Locate the string "гарнитури" in the listing below. Copy every line where it is found.

═════ RECORDS SUPPLIED

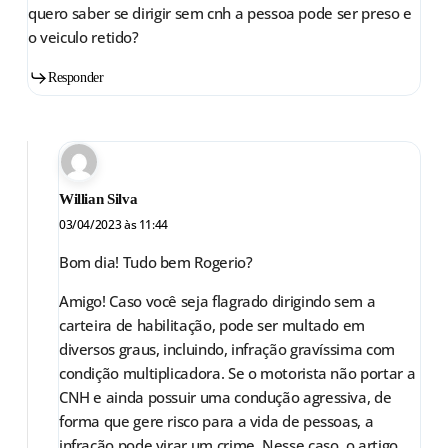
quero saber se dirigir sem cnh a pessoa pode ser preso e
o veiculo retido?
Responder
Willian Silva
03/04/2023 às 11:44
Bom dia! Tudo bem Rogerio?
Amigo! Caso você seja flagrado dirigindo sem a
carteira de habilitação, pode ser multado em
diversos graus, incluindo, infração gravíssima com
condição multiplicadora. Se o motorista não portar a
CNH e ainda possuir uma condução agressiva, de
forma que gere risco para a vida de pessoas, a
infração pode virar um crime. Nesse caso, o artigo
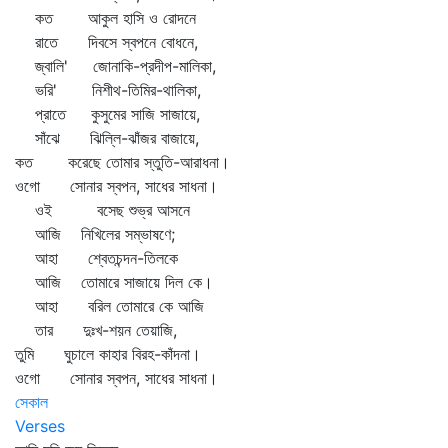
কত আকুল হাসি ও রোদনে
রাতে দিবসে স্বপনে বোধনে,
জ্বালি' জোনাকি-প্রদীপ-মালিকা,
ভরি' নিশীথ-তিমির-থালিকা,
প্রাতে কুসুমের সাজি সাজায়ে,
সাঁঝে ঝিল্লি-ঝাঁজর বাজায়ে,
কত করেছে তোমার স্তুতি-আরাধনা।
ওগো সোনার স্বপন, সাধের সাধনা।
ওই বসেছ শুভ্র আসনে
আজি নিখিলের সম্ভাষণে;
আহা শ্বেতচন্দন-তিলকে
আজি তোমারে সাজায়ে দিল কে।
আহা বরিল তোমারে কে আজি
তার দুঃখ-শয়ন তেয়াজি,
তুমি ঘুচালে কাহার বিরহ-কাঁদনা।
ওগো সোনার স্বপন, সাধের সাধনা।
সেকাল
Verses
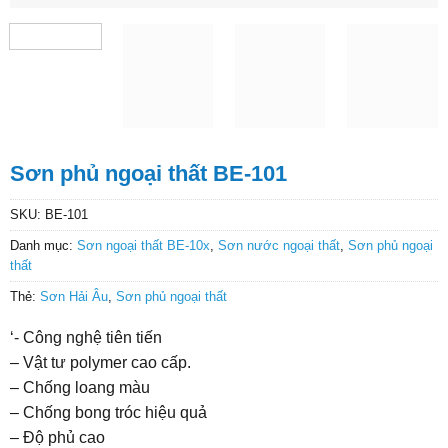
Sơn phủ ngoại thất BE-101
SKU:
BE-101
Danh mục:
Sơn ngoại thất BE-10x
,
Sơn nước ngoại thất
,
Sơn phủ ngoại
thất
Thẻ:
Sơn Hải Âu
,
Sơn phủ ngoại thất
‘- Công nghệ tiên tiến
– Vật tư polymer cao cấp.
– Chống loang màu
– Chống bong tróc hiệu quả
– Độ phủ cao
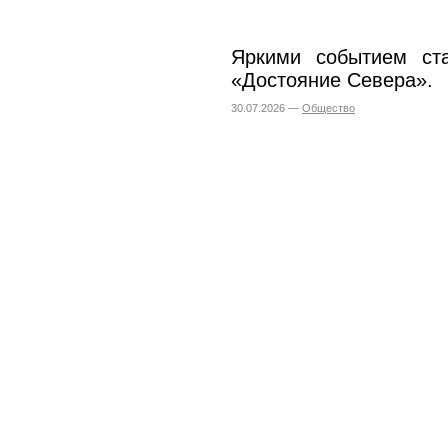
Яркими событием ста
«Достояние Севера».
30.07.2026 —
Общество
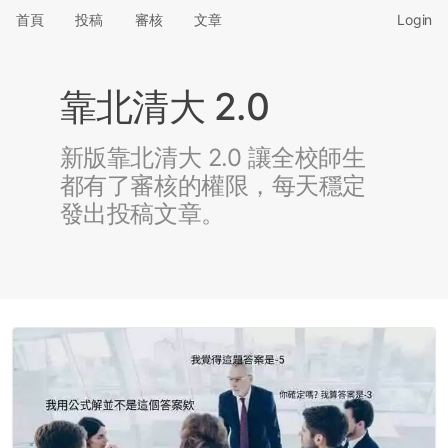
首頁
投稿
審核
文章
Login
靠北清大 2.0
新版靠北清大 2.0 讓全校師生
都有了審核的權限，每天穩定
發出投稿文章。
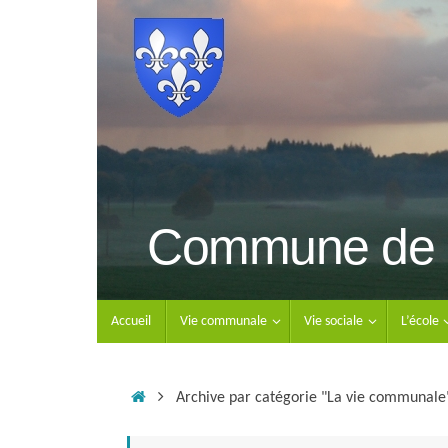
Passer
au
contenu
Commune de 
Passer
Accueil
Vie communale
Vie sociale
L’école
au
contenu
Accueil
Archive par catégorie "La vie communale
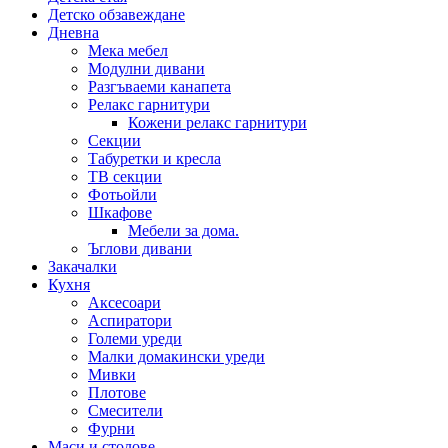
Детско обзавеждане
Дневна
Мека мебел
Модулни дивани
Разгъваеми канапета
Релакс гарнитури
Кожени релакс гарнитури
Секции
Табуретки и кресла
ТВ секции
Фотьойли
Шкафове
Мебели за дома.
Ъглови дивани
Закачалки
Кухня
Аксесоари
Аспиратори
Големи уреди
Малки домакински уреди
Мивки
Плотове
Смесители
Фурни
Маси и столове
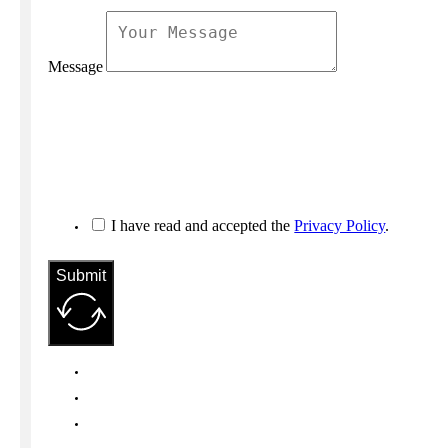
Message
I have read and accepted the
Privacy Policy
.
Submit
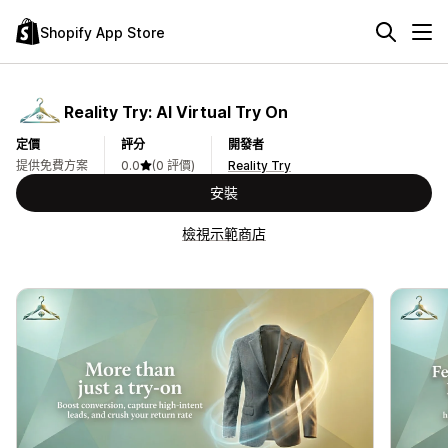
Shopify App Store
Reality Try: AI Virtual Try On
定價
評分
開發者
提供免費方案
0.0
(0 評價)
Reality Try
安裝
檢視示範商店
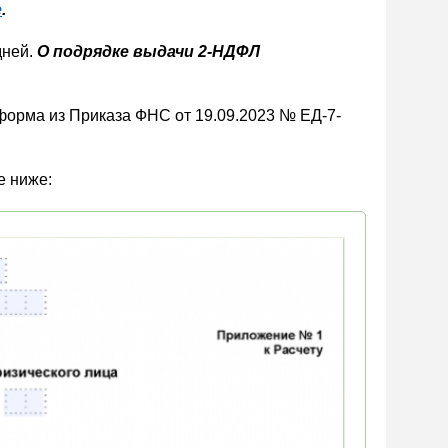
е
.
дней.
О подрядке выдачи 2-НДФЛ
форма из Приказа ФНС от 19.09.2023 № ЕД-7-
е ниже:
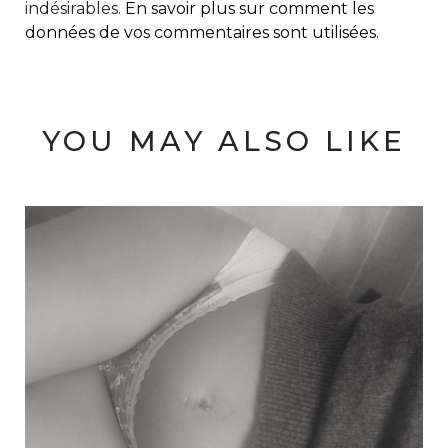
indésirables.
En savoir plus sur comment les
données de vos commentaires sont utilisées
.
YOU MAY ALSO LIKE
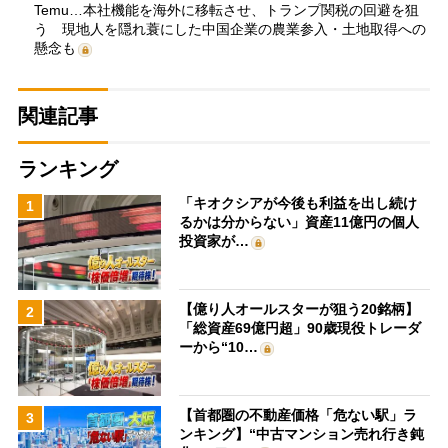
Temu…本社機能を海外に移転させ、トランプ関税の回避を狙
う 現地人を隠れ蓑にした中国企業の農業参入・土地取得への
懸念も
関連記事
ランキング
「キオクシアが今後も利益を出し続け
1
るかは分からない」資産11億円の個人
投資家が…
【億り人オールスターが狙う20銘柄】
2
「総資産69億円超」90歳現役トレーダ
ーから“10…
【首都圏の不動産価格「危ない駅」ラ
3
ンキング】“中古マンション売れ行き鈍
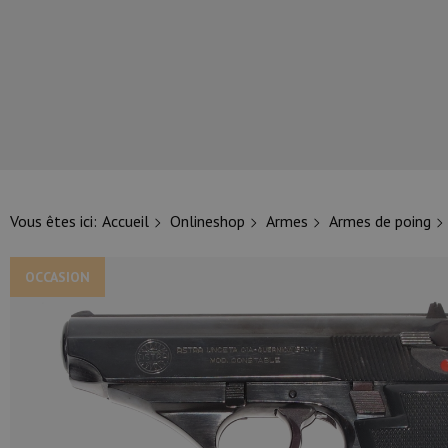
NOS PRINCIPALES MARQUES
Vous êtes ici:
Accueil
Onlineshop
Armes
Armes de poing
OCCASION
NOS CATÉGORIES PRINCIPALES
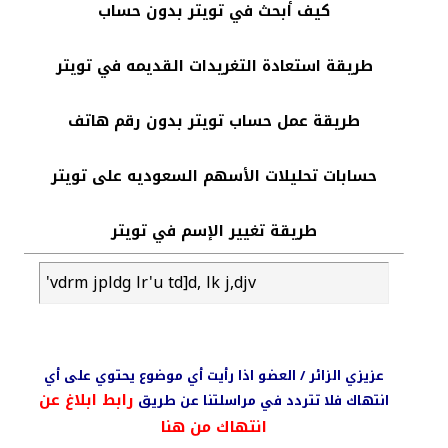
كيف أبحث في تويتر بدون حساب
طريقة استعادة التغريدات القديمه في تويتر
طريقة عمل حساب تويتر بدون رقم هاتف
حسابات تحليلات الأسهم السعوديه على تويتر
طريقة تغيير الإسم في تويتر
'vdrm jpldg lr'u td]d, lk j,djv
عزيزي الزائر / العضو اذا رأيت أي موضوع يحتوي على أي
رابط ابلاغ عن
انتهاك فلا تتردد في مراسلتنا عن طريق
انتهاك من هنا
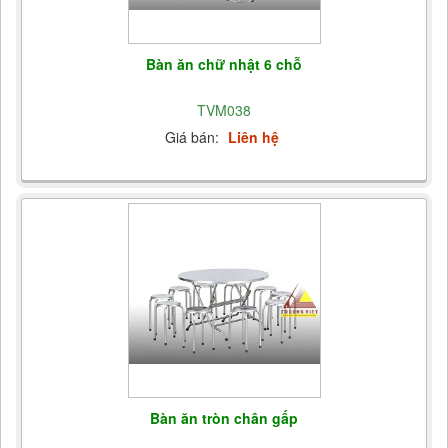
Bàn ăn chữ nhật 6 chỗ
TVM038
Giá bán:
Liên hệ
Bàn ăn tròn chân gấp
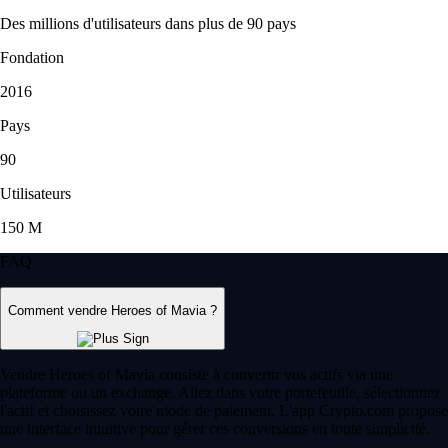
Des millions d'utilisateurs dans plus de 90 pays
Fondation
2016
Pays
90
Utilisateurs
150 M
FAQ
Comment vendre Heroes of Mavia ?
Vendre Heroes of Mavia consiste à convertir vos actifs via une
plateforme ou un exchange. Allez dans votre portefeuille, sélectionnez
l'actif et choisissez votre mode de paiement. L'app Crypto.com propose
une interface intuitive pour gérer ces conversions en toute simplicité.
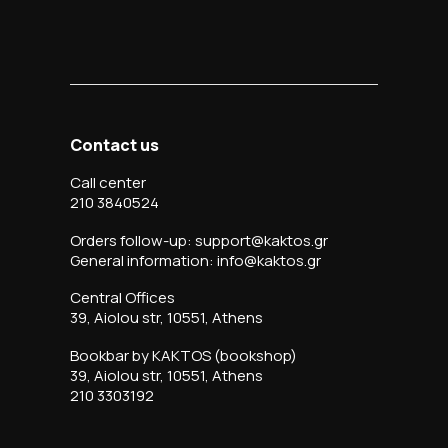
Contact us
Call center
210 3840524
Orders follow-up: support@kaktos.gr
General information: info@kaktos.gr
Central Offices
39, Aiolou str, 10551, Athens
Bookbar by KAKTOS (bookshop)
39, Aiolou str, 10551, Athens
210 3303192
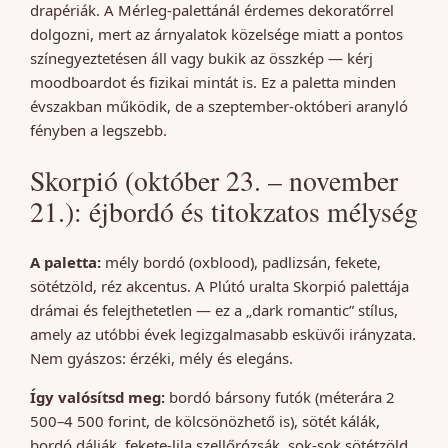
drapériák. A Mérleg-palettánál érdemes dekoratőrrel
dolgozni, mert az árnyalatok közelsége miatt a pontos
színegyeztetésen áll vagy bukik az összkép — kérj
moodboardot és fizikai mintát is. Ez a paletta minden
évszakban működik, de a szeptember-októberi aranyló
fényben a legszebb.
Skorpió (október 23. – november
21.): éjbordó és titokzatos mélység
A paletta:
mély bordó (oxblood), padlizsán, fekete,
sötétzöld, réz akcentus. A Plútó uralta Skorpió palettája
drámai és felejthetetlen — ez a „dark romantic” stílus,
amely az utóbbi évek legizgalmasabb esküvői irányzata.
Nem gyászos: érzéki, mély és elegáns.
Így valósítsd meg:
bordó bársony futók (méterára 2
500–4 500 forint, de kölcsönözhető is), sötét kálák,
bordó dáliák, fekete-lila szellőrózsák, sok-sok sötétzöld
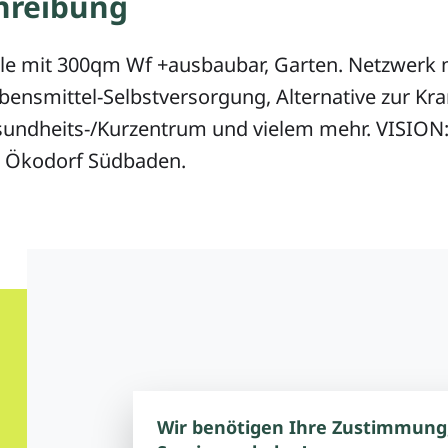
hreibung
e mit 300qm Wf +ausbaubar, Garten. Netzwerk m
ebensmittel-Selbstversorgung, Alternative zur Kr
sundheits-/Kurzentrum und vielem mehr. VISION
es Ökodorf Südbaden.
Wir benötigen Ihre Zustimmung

══════════

__TASK RESULT__:
Релакс гарнитури
Кожени релакс гарнитури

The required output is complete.